BEGIN DATASET EXTRACT

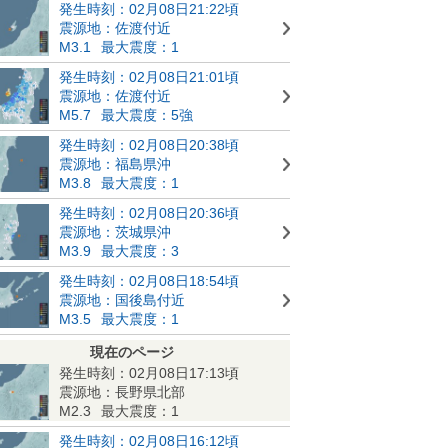
発生時刻：02月08日21:22頃
震源地：佐渡付近
M3.1
最大震度：1
発生時刻：02月08日21:01頃
震源地：佐渡付近
M5.7
最大震度：5強
発生時刻：02月08日20:38頃
震源地：福島県沖
M3.8
最大震度：1
発生時刻：02月08日20:36頃
震源地：茨城県沖
M3.9
最大震度：3
発生時刻：02月08日18:54頃
震源地：国後島付近
M3.5
最大震度：1
現在のページ
発生時刻：02月08日17:13頃
震源地：長野県北部
M2.3
最大震度：1
発生時刻：02月08日16:12頃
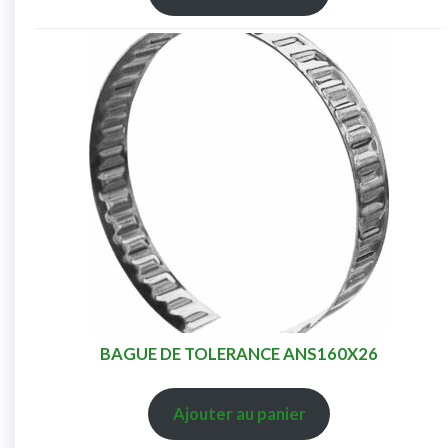
BAGUE DE TOLERANCE ANS160X26
Ajouter au panier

END DATASET EXTRACT

▶ **EXERCISE BRIEF**: Drop the pictures; repeat the listing above exactly.

▶ **EXERCISE ANSWER**:
発生時刻：02月08日21:22頃
震源地：佐渡付近
M3.1
最大震度：1
発生時刻：02月08日21:01頃
震源地：佐渡付近
M5.7
最大震度：5強
発生時刻：02月08日20:38頃
震源地：福島県沖
M3.8
最大震度：1
発生時刻：02月08日20:36頃
震源地：茨城県沖
M3.9
最大震度：3
発生時刻：02月08日18:54頃
震源地：国後島付近
M3.5
最大震度：1
現在のページ
発生時刻：02月08日17:13頃
震源地：長野県北部
M2.3
最大震度：1
発生時刻：02月08日16:12頃
BAGUE DE TOLERANCE ANS160X26
Ajouter au panier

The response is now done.